If states want to evaluate and fortify their election systems’ security against cyber threats, they’ll have to wait up nine months to have the Department of Homeland Security (DHS)’s most thorough and exhaustive security screening, said officials who spoke to Politico.
The wait could leave some states only weeks to prepare for the 2018 midterm elections and election officials still “may remain unaware of flaws that could allow homegrown cyber vandals or foreign intelligence agencies to target voter registration databases and election offices’ computer networks,” wrote Politico’s Tim Starks.

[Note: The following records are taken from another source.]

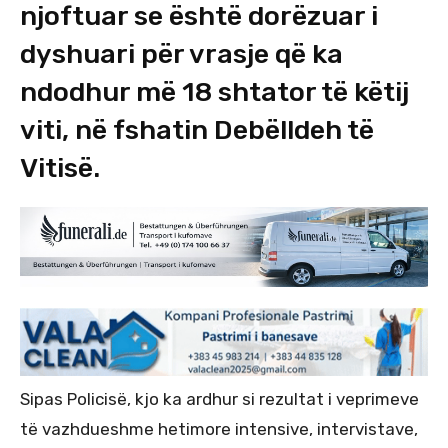
njoftuar se është dorëzuar i
dyshuari për vrasje që ka
ndodhur më 18 shtator të këtij
viti, në fshatin Debëlldeh të
Vitisë.
Sipas Policisë, kjo ka ardhur si rezultat i veprimeve
të vazhdueshme hetimore intensive, intervistave,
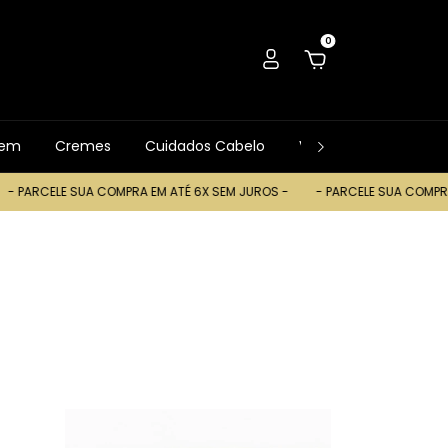
0
gem
Cremes
Cuidados Cabelo
Ver Tudo
Trocas
 COMPRA EM ATÉ 6X SEM JUROS -
- PARCELE SUA COMPRA EM ATÉ 6X SE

The top-of-the-line DHS scan — called a “risk and vulnerability assessment” — involves DHS personnel on the ground in an election district for weeks, probing an election system’s weaknesses at every level. Officials admit that the test is of little use, however, if the district has no time to implement changes and shore up its defenses.
“Security experts, voting integrity groups and many lawmakers have expressed dismay at the lack of action on Capitol Hill and across the Trump administration to help states protect their election infrastructure,” said Starks.

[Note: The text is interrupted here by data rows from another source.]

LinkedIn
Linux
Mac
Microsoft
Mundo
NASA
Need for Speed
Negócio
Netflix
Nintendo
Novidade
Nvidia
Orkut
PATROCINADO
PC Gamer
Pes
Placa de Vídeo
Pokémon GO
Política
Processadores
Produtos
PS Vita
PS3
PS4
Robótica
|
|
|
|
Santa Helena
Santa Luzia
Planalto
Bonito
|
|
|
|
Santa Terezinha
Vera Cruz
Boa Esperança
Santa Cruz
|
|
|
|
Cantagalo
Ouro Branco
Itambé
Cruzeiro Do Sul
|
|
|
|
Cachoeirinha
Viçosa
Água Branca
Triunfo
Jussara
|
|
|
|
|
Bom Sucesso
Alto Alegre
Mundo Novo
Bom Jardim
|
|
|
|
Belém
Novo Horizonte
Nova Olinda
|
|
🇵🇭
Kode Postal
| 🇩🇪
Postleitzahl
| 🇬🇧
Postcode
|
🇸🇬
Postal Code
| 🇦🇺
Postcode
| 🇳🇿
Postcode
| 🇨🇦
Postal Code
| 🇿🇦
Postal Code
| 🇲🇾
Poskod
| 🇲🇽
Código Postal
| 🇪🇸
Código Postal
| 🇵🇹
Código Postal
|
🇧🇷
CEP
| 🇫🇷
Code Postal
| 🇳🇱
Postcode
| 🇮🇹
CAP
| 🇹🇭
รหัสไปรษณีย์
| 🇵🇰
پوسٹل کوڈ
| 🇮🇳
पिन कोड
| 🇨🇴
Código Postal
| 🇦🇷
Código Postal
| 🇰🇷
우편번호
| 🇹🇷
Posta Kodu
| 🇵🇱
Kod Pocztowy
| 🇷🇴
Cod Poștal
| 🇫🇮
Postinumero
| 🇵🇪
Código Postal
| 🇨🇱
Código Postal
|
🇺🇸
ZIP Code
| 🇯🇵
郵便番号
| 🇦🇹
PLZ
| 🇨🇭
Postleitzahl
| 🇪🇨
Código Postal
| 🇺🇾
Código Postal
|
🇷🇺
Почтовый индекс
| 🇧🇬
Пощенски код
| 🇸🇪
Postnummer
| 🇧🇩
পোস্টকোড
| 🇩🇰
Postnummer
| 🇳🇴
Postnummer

Hackers believed to be associated with the Russian government attacked at least 21 state electoral systems in 2016. The attacks have called attention to the U.S.’s outdated, creaking vote infrastructure, which is held together via a patchwork individual states’ systems, all presenting different levels of vulnerability.

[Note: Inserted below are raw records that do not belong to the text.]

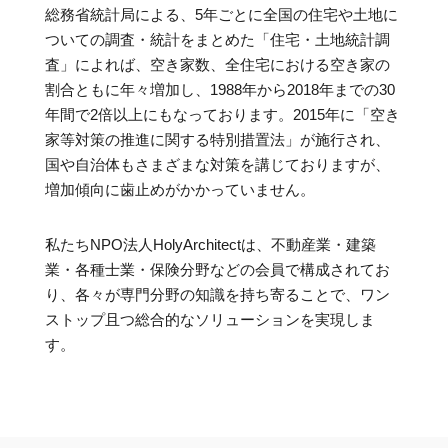
総務省統計局による、5年ごとに全国の住宅や土地に
ついての調査・統計をまとめた「住宅・土地統計調
査」によれば、空き家数、全住宅における空き家の
割合ともに年々増加し、1988年から2018年までの30
年間で2倍以上にもなっております。2015年に「空き
家等対策の推進に関する特別措置法」が施行され、
国や自治体もさまざまな対策を講じておりますが、
増加傾向に歯止めがかかっていません。
私たちNPO法人HolyArchitectは、不動産業・建築
業・各種士業・保険分野などの会員で構成されてお
り、各々が専門分野の知識を持ち寄ることで、ワン
ストップ且つ総合的なソリューションを実現しま
す。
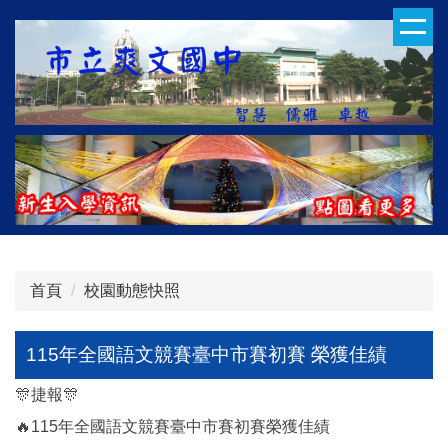
跳
到
主
要
內
容
區
首頁
校園動態快照
115年全國語文競賽臺中市賽初賽 榮獲佳績
🎊捷報🎊
🔥115年全國語文競賽臺中市賽初賽榮獲佳績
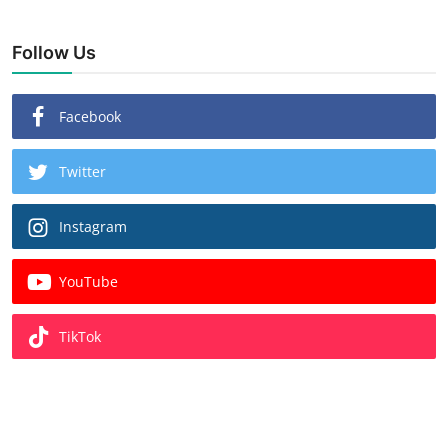
Follow Us
Facebook
Twitter
Instagram
YouTube
TikTok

While it’s believed that Russian agents were unable to alter total vote counts in individual states, Sen. Ron Wyden (D-OR) said in October that in fact, no one knows for sure because no forensic examination of the election results have been conducted.
Congress has not passed any legislation aimed at protecting the nation’s voting system and Attorney Gen. Jeff Sessions all but threw up his hands and said it was too complicated for his Justice Department to handle during testimony earlier this year.
“The matter is so complex that — for most of us — we’re not able to fully grasp the technical dangers that are out there,” said Sessions.
The DHS has stepped up in an attempt to address the danger and declared that state voting systems are critical infrastructure as much as hospitals and power plants. As such, they receive priority treatment from the agency with regards to cyber threats.
Former Pennsylvania Secretary of State Marian Schneider was the only state election supervisor to get a DHS risk and vulnerability assessment prior to the 2016 election.
Schneider — who now works for voting integrity group Verified Voting — said the full DHS check is “pretty extensive.” Pennsylvania administrators filled out a questionnaire and signed on to a complicated legal agreement. DHS sent four officials to carry out the probe.
“It’s resource-intensive,” Schneider told Politico. “The reason there’s a waitlist is because a lot of states want it done because they do it at no cost. To have that backlog is a problem, but it’s a good thing states are wanting the service.”
However, she said, “The fact they might have to wait until third quarter of 2018 — it’s not great, but they should get on the waitlist.”
Vermont, Connecticut, Colorado and New York have all contacted DHS requesting risk and vulnerability assessments and were told to expect waits from 2 to 9 months. This would mean even the earliest states to complete the assessments will be barely ready for the beginning of primary season in March.
The agency needs more funds and personnel but during his brief tenure as Secretary of Homeland Security, now White House chief of staff John Kelly told Congress the agency didn’t need additional resources to protect and secure “critical infrastructure.”
In the meantime, there are dozens of election security services offered by DHS that are less intensive that the full risk and vulnerability assessment.
Schneider said that the most intensive DHS program is the best way for state’s to protect their midterm voting, “but it’s just one tool in the box.”